Despite declining prospects for peaceful unification by 2020, China faces serious constraints on its ability to invade and subjugate Taiwan. The geostrategic risks attending regional polarization have narrowed the range of acceptable Chinese justifications for attack. China might experience fewer international repercussions if it attacked a Taiwan that suddenly declared independence. However, in most scenarios, neither the U.S. nor any other major power would recognize Taiwan, rendering such a declaration pointless. The futility of such a gesture is perhaps why popular support in Taiwan for de jure independence remains minimal. More plausible is the idea that Beijing might justify an attack on the ground that Taiwan has continued to resist demands that it adhere to a “one China” policy or other political demands. Recent media reports claim that Beijing is considering revising the Anti-Secession Law to create such red lines. Such laws could lay the legal and moral groundwork to justify military action. But warfare under these conditions carries high risks. Countries in Asia could reject such a justification as little more than political cover for aggression. After all, left unopposed, China could be tempted to employ a similar approach—i.e., imposing difficult to meet legal and moral demands, followed by military attack—to coerce neighbors into surrendering any territory that Beijing coveted.

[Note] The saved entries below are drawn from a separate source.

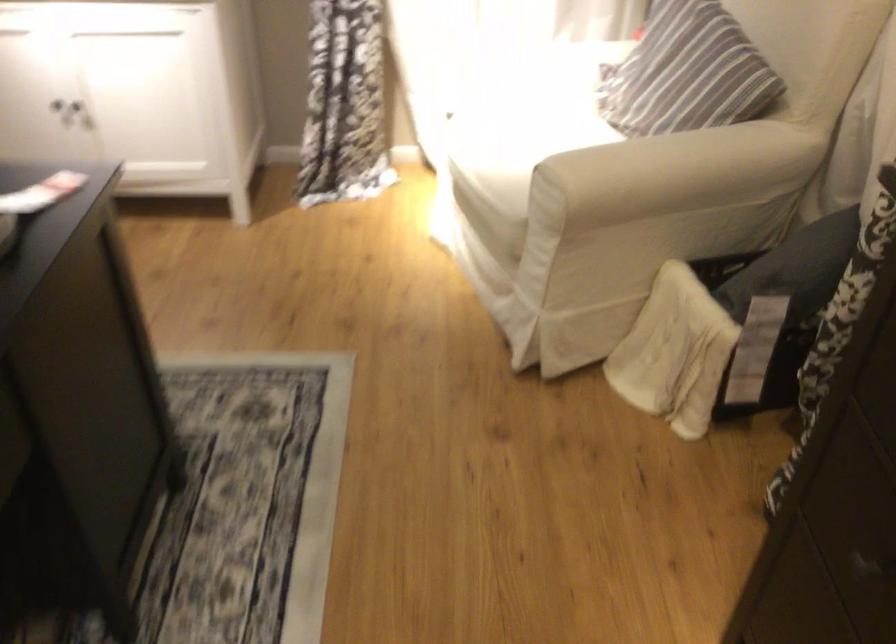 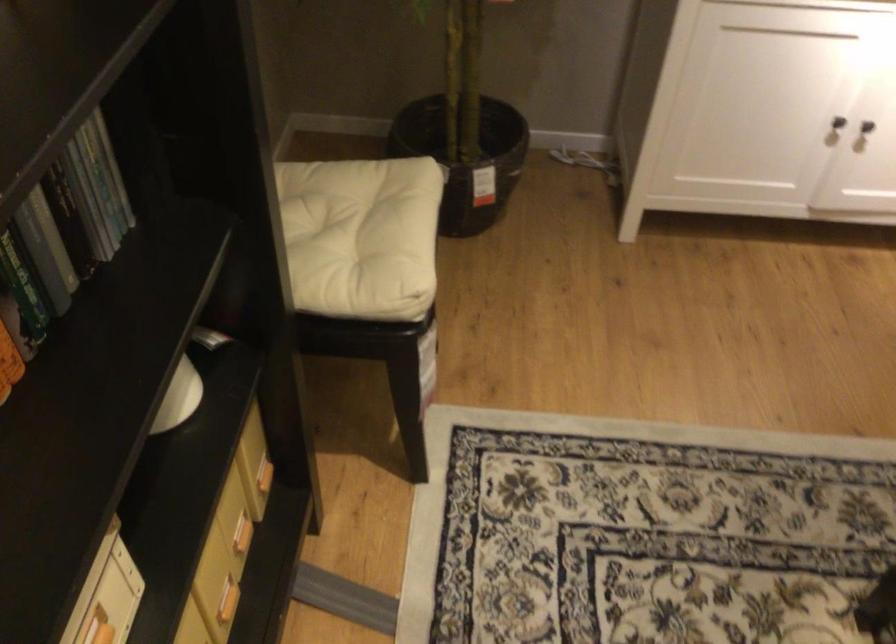 Find the pixel in the second image that matches (74,118) in the first image.

(866, 126) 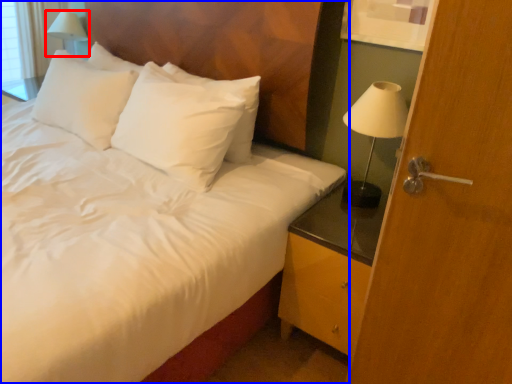 Question: Which object is further to the camera taking this photo, table lamp (highlighted by a red box) or bed (highlighted by a blue box)?

Choices:
 (A) table lamp
 (B) bed

Answer: (A) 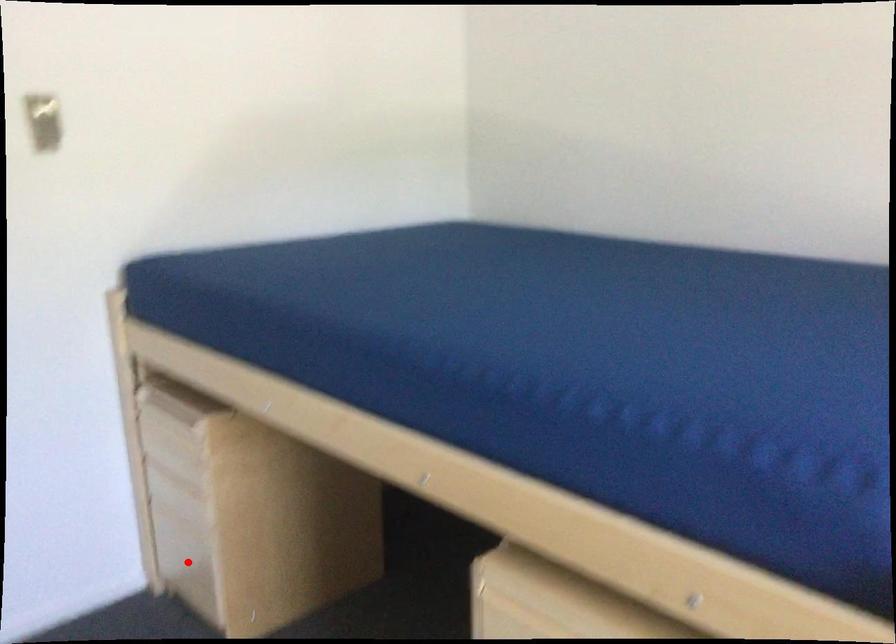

China is not without options to flex its muscles, however. Beijing has at its disposal many tools it could use to make life difficult for the people of Taiwan. It can step up coercive military, economic, and political measures that damage economic growth and create instability. Beijing may hesitate to use these weapons, since inflicting hardship and coercing the people of Taiwan may gratify anxious nationalists but will do little to reconcile the people of Taiwan to China. However, it is possible that a frustrated Beijing lacking better options could apply pressure to coerce political gestures that at least bolster the illusion of progress towards unification. Taiwan’s increasing engagement with China’s rivals could well come at the price of a more friction-filled relationship with Beijing.

The U.S. should consider enhanced engagement to ensure stability across the Straits. On the one hand, Washington should continue to reassure Taiwan that it will fulfill its obligations per the Taiwan Relations Act. On the other, it should reassure China that the U.S. continues to uphold the One China policy and does not support Taiwan independence. Taiwan may face a more turbulent relationship with Beijing, but if it proceeds cautiously, it can be reasonably confident in maintaining its autonomy for many more years.